● **Required work**: In the records below, find the line containing "Rudolf-Diesel-Str. 5". Output it and every line after it to the end, unchanged, with no pictures.

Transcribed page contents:
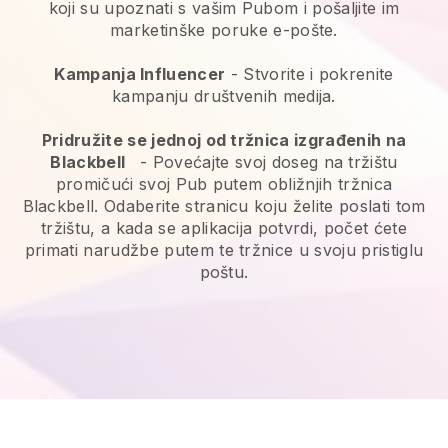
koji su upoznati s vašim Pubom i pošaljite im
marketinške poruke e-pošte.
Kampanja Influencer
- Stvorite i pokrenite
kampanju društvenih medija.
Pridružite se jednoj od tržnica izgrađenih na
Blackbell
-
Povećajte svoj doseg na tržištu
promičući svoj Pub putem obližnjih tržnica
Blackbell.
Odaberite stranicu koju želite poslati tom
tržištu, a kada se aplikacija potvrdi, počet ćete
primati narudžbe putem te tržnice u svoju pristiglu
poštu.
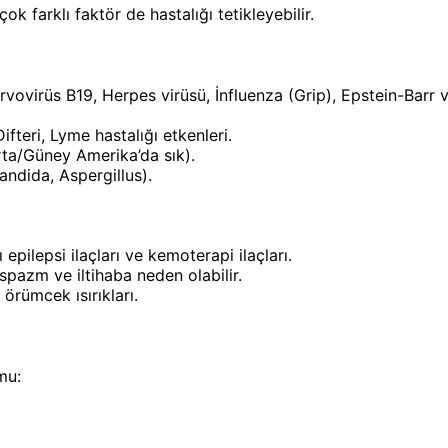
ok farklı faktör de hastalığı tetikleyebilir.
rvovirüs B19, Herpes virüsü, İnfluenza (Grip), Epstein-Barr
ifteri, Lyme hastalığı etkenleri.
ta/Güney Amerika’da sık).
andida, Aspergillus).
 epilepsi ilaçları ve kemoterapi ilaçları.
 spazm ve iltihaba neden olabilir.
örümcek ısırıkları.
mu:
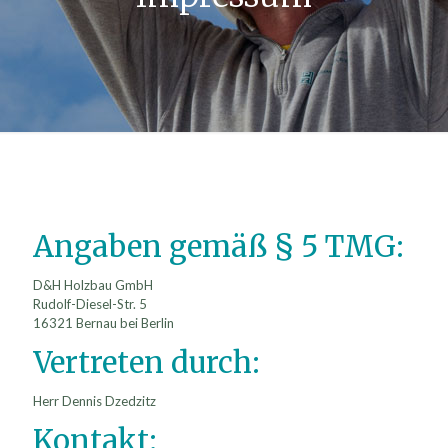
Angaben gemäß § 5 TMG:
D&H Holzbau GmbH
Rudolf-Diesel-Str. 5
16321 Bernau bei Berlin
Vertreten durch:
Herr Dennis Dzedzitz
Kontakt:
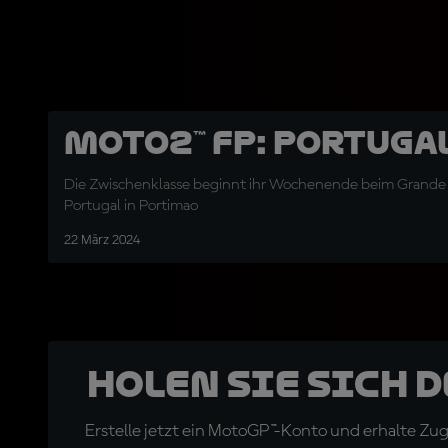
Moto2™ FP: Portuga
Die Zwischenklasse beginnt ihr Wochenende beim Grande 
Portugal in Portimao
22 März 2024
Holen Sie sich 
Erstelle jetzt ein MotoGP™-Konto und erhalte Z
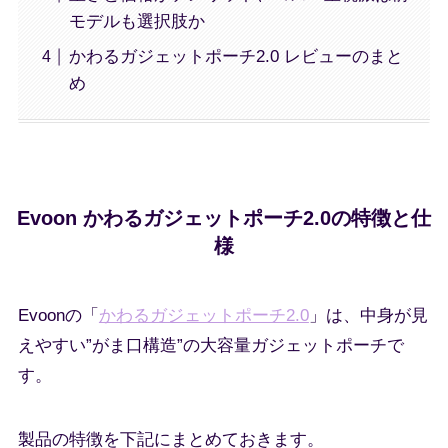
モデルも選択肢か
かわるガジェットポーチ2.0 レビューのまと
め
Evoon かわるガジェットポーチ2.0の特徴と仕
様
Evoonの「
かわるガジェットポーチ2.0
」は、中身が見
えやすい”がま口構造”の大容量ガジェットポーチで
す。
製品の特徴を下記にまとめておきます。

● **Response below**:
Rudolf-Diesel-Str. 5
16321 Bernau bei Berlin
Vertreten durch:
Herr Dennis Dzedzitz
Kontakt:
Moto2™ FP: Portuga
Die Zwischenklasse beginnt ihr Wochenende beim Grande 
Portugal in Portimao
22 März 2024
Holen Sie sich 
Erstelle jetzt ein MotoGP™-Konto und erhalte Z
モデルも選択肢か
かわるガジェットポーチ2.0 レビューのまと
め
Evoon かわるガジェットポーチ2.0の特徴と仕
様
Evoonの「
かわるガジェットポーチ2.0
」は、中身が見
えやすい”がま口構造”の大容量ガジェットポーチで
す。
製品の特徴を下記にまとめておきます。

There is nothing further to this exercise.